**Goal of the exercise:**
Below is the data. Give it again, complete and exact.

**Data shown:**
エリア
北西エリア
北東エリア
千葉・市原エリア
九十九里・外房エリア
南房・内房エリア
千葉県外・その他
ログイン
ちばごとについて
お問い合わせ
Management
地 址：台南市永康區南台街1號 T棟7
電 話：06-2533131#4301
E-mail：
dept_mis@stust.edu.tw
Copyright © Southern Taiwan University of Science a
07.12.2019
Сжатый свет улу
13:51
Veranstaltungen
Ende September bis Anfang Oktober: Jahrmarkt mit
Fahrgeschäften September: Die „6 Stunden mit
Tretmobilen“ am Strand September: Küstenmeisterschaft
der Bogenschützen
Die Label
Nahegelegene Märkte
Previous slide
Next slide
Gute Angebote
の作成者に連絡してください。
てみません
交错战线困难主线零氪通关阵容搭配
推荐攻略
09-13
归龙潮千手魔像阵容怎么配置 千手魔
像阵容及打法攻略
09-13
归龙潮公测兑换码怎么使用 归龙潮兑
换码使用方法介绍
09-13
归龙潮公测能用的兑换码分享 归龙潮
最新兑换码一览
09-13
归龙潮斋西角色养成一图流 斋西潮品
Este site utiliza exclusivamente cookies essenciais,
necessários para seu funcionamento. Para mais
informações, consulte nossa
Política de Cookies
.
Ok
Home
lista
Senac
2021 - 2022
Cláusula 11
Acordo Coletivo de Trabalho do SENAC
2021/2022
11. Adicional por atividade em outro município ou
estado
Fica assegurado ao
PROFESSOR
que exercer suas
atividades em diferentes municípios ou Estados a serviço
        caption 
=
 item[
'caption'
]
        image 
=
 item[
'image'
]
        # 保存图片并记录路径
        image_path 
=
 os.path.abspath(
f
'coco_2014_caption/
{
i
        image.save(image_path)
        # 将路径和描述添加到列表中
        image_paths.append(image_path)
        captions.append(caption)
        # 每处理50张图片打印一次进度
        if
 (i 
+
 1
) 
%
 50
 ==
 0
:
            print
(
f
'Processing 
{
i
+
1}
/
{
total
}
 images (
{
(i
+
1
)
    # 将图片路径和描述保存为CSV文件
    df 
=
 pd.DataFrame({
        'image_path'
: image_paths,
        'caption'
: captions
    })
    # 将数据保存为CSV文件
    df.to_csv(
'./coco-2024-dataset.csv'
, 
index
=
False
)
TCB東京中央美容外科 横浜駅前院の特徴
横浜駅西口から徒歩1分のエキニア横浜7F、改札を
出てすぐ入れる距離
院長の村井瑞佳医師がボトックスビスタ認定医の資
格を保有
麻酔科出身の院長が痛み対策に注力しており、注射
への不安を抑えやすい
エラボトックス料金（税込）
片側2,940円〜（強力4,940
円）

**Solution to this exercise:**
エリア
北西エリア
北東エリア
千葉・市原エリア
九十九里・外房エリア
南房・内房エリア
千葉県外・その他
ログイン
ちばごとについて
お問い合わせ
Management
地 址：台南市永康區南台街1號 T棟7
電 話：06-2533131#4301
E-mail：
dept_mis@stust.edu.tw
Copyright © Southern Taiwan University of Science a
07.12.2019
Сжатый свет улу
13:51
Veranstaltungen
Ende September bis Anfang Oktober: Jahrmarkt mit
Fahrgeschäften September: Die „6 Stunden mit
Tretmobilen“ am Strand September: Küstenmeisterschaft
der Bogenschützen
Die Label
Nahegelegene Märkte
Previous slide
Next slide
Gute Angebote
の作成者に連絡してください。
てみません
交错战线困难主线零氪通关阵容搭配
推荐攻略
09-13
归龙潮千手魔像阵容怎么配置 千手魔
像阵容及打法攻略
09-13
归龙潮公测兑换码怎么使用 归龙潮兑
换码使用方法介绍
09-13
归龙潮公测能用的兑换码分享 归龙潮
最新兑换码一览
09-13
归龙潮斋西角色养成一图流 斋西潮品
Este site utiliza exclusivamente cookies essenciais,
necessários para seu funcionamento. Para mais
informações, consulte nossa
Política de Cookies
.
Ok
Home
lista
Senac
2021 - 2022
Cláusula 11
Acordo Coletivo de Trabalho do SENAC
2021/2022
11. Adicional por atividade em outro município ou
estado
Fica assegurado ao
PROFESSOR
que exercer suas
atividades em diferentes municípios ou Estados a serviço
        caption 
=
 item[
'caption'
]
        image 
=
 item[
'image'
]
        # 保存图片并记录路径
        image_path 
=
 os.path.abspath(
f
'coco_2014_caption/
{
i
        image.save(image_path)
        # 将路径和描述添加到列表中
        image_paths.append(image_path)
        captions.append(caption)
        # 每处理50张图片打印一次进度
        if
 (i 
+
 1
) 
%
 50
 ==
 0
:
            print
(
f
'Processing 
{
i
+
1}
/
{
total
}
 images (
{
(i
+
1
)
    # 将图片路径和描述保存为CSV文件
    df 
=
 pd.DataFrame({
        'image_path'
: image_paths,
        'caption'
: captions
    })
    # 将数据保存为CSV文件
    df.to_csv(
'./coco-2024-dataset.csv'
, 
index
=
False
)
TCB東京中央美容外科 横浜駅前院の特徴
横浜駅西口から徒歩1分のエキニア横浜7F、改札を
出てすぐ入れる距離
院長の村井瑞佳医師がボトックスビスタ認定医の資
格を保有
麻酔科出身の院長が痛み対策に注力しており、注射
への不安を抑えやすい
エラボトックス料金（税込）
片側2,940円〜（強力4,940
円）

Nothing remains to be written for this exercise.